Nicole Rivelli /Netflix

Frank Castle Lost Everything He Loved Before 'The Punisher'

Frank Castle's past is integral to the character. His identity as the Punisher was formed in the wake of intense pain that transformed him into the antihero so many viewers have become invested in. Frank may have gotten revenge for the ills done to his family in past during his time on Daredevil, but that didn't mean he'd recovered from the horror of it. But what happened to Frank Castle's family on The Punisher? It was the defining moment of his life, the thing that set him on the path he's still traveling in his solo series.

Before he ever showed up on anyone's Netflix screen, Frank was a soldier and a decorated war hero with a wife and two young children, a daughter and a son. He had only just returned home to them when they were cruelly taken from him again. A day after his return, the family went to Central Park where they ended up caught in the middle of a shoot-out between three gangs: the Kitchen Irish, the Dogs of Hell, and a Mexican cartel. The gang meeting had been arranged by the D.A.'s office to try and oust a drug lord named the Blacksmith, but the Blacksmith didn't appear and chaos ensued instead. Frank's entire family was killed, and he almost died as well.

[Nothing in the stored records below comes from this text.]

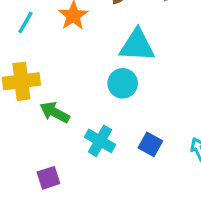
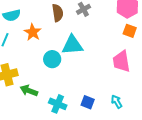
cyan circle: (123, 83) -> (52, 59), moved

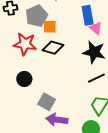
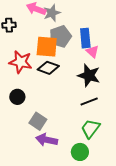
gray pentagon: (37, 16) -> (60, 36), moved
orange square: (50, 27) -> (47, 47), size x1.6

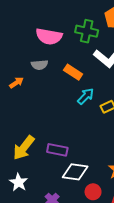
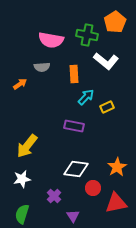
orange rectangle: (73, 72) -> (74, 74), turned 54
purple rectangle: (57, 150) -> (74, 126), moved
white star: (19, 182) -> (22, 179), turned 30

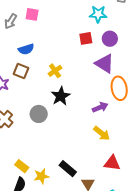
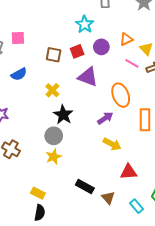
cyan star: (98, 14) -> (85, 24), turned -30
purple triangle: (104, 63) -> (88, 77), moved
brown square: (21, 71) -> (54, 55), moved
gray circle: (39, 114) -> (54, 136), moved
yellow star: (41, 176) -> (54, 157), moved

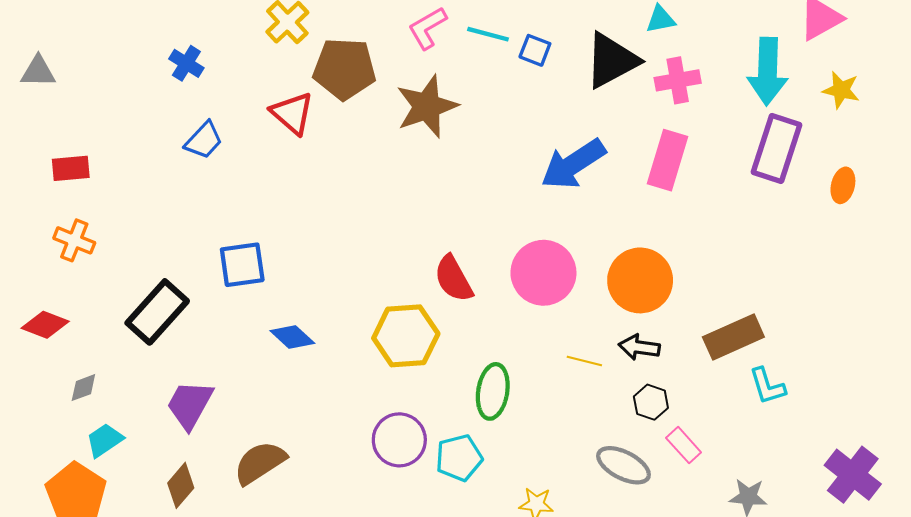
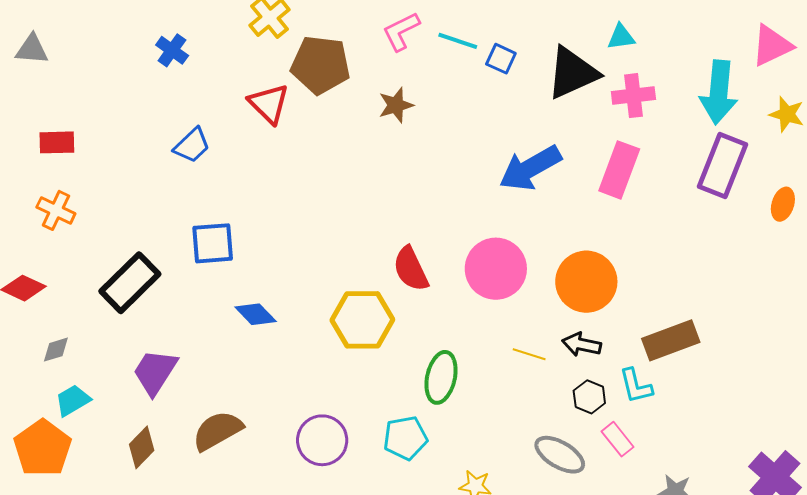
brown star: (427, 106) -> (396, 105), size x0.6
blue trapezoid: (204, 140) -> (192, 145), moved
cyan L-shape: (767, 386) -> (636, 386), moved
purple circle: (399, 440) -> (322, 440), moved

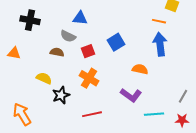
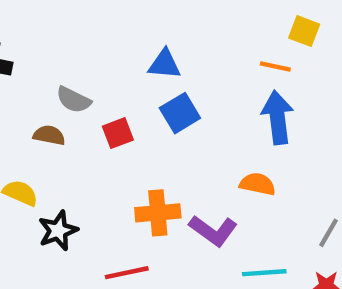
blue triangle: (80, 18) -> (164, 64), moved
orange semicircle: (140, 69) -> (258, 184), moved
orange cross: (89, 78) -> (158, 213), moved, turned -36

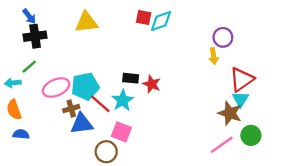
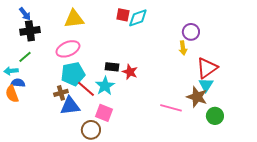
pink ellipse: (56, 88) -> (68, 49), moved
blue semicircle: (21, 134) -> (18, 83), moved
pink line: (222, 145) -> (171, 108), moved, turned 50

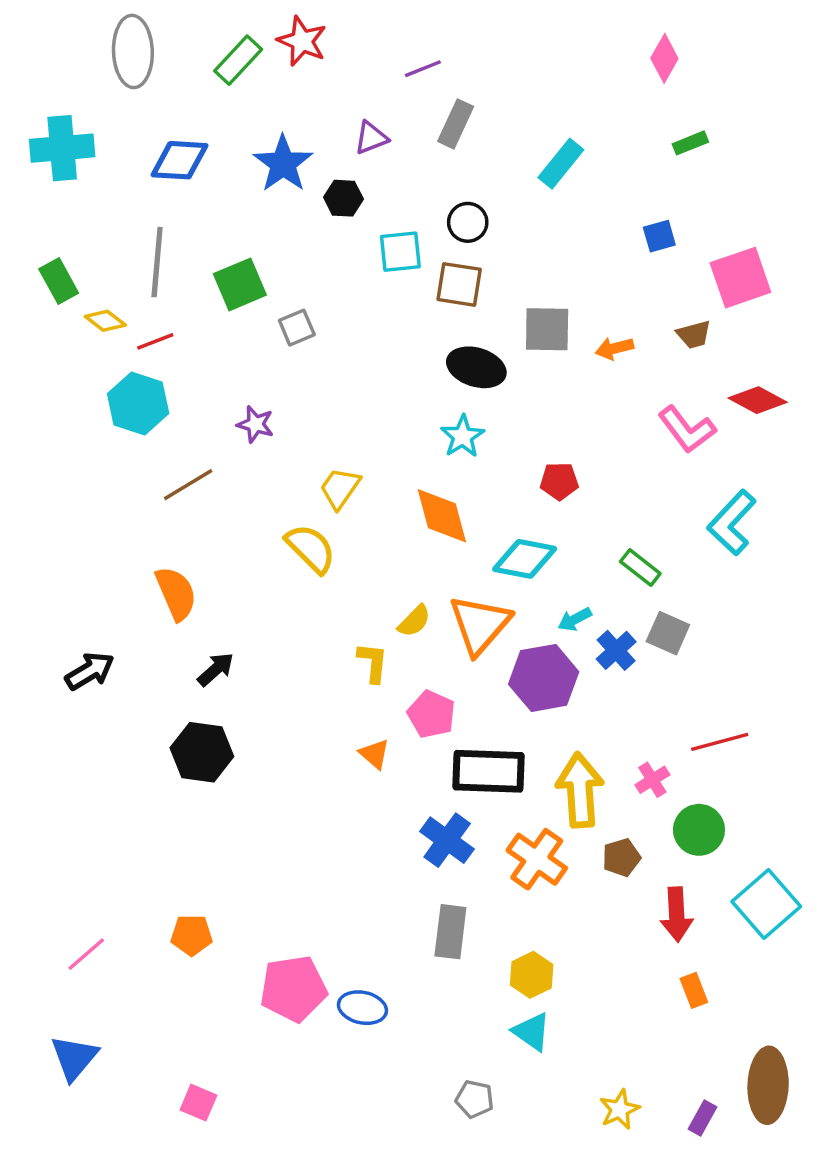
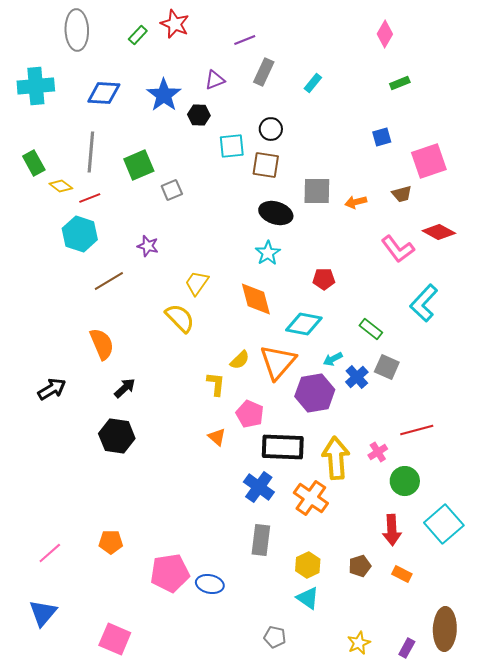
green rectangle: (238, 60) -> (138, 35), size x0.7
cyan rectangle: (561, 164) -> (313, 83), moved, size x0.7
brown pentagon: (621, 857) -> (360, 566), moved
orange rectangle: (694, 990) -> (402, 574), turned -42
pink square: (198, 1103) -> (115, 639), size x1.5

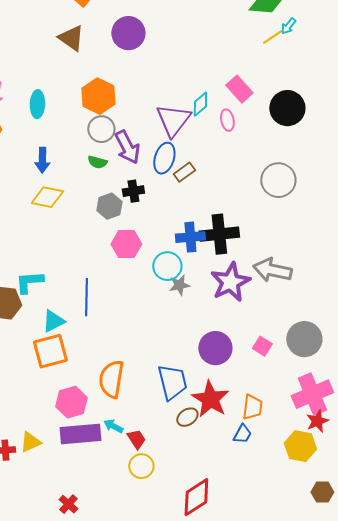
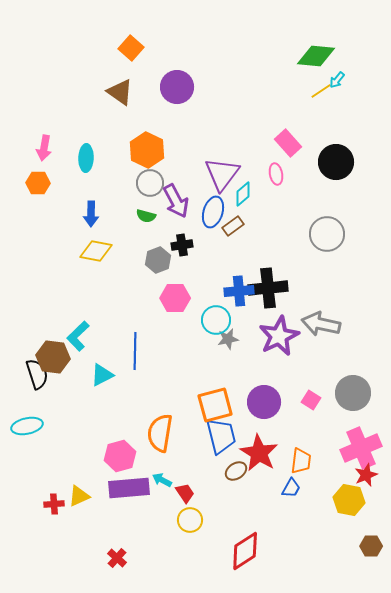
cyan diamond: (200, 104) -> (243, 194), moved
cyan L-shape: (29, 282) -> (78, 336), turned -40
orange square: (50, 351) -> (215, 405), moved

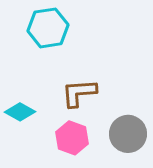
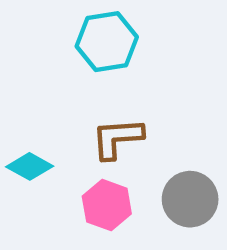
cyan hexagon: (48, 28) -> (107, 42), moved

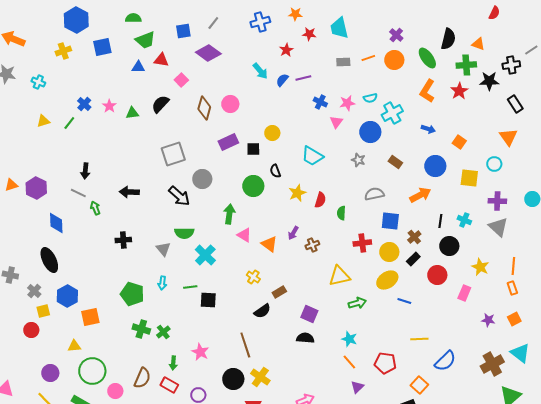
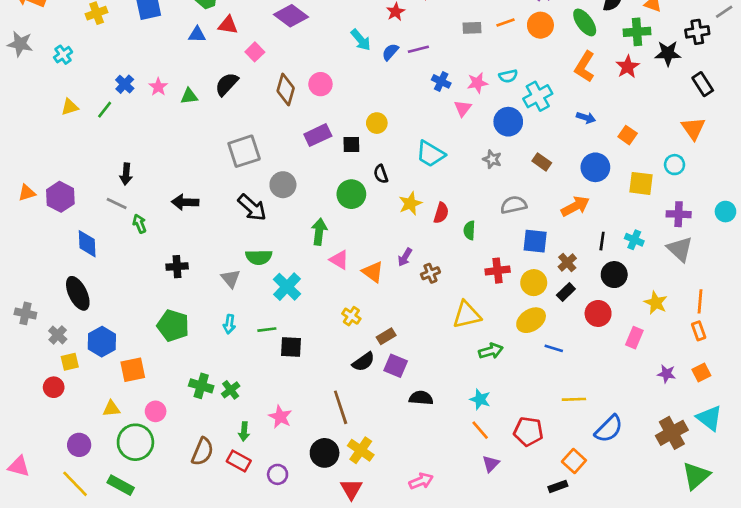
cyan cross: (38, 82) -> (63, 55), turned 32
green pentagon: (132, 294) -> (173, 326), moved
purple square: (309, 314) -> (396, 366), moved
pink circle: (115, 391) -> (156, 411), moved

When he'd recovered from his injuries, Frank was no longer the man he'd been before. The senseless murder of his family had changed him, and he became obsessed with avenging their deaths and taking out all the criminals he could find in New York City. Though he was a vigilante just like Daredevil, Frank wasn't interested in costumes or mercy; he took down criminals with extreme violence, which became a defining feature of the character both in the comics and in live action adaptations.

But no matter what he did, he was still haunted by his family. Before he would kill someone, he would repeat a specific phrase ("One batch, two batch, penny and dime") that came from his daughter's favorite book, which he had been too tired to read to her the night before her untimely death. Frank devoted all his energy to killing every last member of the three gangs who had been responsible for the shooting, but his ultimate mission was to find the Blacksmith.

The Blacksmith was closer than Frank may have thought. The mysterious drug lord ended up being Frank's old commanding officer Colonel Ray Schoonover, who had been one of the few people to openly support Frank throughout Season 2 of Daredevil. Though it was just an awful coincidence that Frank and his family were in the exact place the D.A. was hoping to entrap Schoonover (who holds a sting operation at a Central Park carousel, I ask you?), Schoonover did indicate that they might still be alive if Frank had agreed to take part in the drug trade, so the deaths of his loved ones may have been partially intentional, though Schoonover was killed by Frank before he could elaborate any further.

Frank killed Schoonover, which meant he'd taken out every last person associated with the murder of his wife and children. Technically he'd done what he set out to do: he'd gotten his revenge. But just because his mission was over didn't mean Frank was done. He couldn't exactly return to a normal life after slaughtering half of Hell's Kitchen and breaking out of prison. He left Daredevil behind, but he continued with his plan to end crime wherever he found it — albeit in the bloodiest way possible.

But just like Frank couldn't give up his vigilantism, he also couldn't wholly move past what happened to his family. The trauma of their deaths stayed with him even though he was finished with actively seeking out their killers. Frank's family would always be a part of him, no matter what.